Artiste pluridisciplinaire, Alexandra partage son temps entre la scénographie, la mise en scène et la photographie.
Après des études à l’Ecole Nationale Supérieure des Arts Décoratifs de Paris (scénographie, option photo), elle complète son apprentissage à travers de nombreux ateliers de jeu et improvisation puis s'intéresse à toutes les disciplines de la création théâtrale en assistant Marion Hewlett à la lumière dans le spectacle Brand d’H. Ibsen au TNS, Raymonde Couvreu à la réalisation vidéo dans le ballet Caligula à l’opéra Garnier, le peintre Arthur Aillaud à la scénographie dans Je t'ai épousée par allégresse de N. Ginzburg, Marie-Louise Bischofberger à la mise en scène dans Le Viol de Lucrèce de Shakespeare à la MC 93 et l'Amante anglaise de M. Duras au théâtre de la Madeleine.

Après avoir crée et participé à une performance Le cri originel à la BNF, elle entre en collaboration avec la classe "d'improvisation générative" d’Alain Savouret et Alexandros Markeas du Conservatoire de Paris pour se mettre en espace dans Musique de Chambre étudiante à la fondation Avicenne (cité Universitaire) puis dans Le Savon de F.Ponge au CNSMDP. S'ensuit une rencontre décisive avec des chanteurs lyriques. Ensemble, ils fonderont la Compagnie Manque Pas d'Airs pour laquelle elle met en scène Orphée et Eurydice de C.W Gluck, Didon et Enée de H. Purcell au théâtre Mouffetard. 
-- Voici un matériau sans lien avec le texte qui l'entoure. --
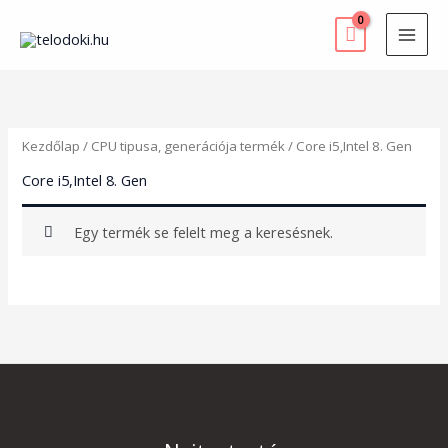
Skip
to
content
Kezdőlap
/ CPU tipusa, generációja termék / Core i5,Intel 8. Gen
Core i5,Intel 8. Gen
Egy termék se felelt meg a keresésnek.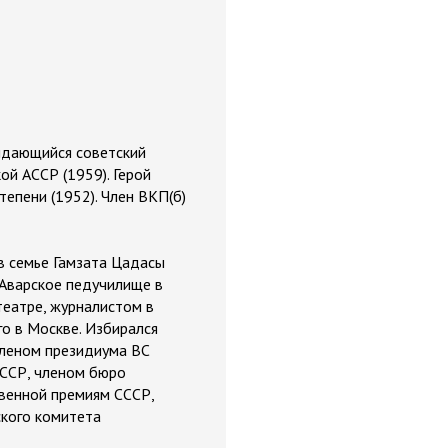
 выдающийся советский
ой АССР (1959). Герой
тепени (1952). Член ВКП(б)
 в семье Гамзата Цадасы
 Аварское педучилище в
театре, журналистом в
го в Москве. Избирался
членом президиума ВС
СССР, членом бюро
твенной премиям СССР,
ского комитета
Parallèlement à ses expérimentations spatiales, Alexandra voyage, anime des ateliers et rapporte des négatifs sur lesquels s'impriment des bouts de paysages et matières qui l'ont touchée. Son regard s’arrête sur un interstice, un épiderme, un minéral, des éléments fragiles dont la composition graphique suggère l’intemporalité, un instant de pause au sein de l’agitation quotidienne.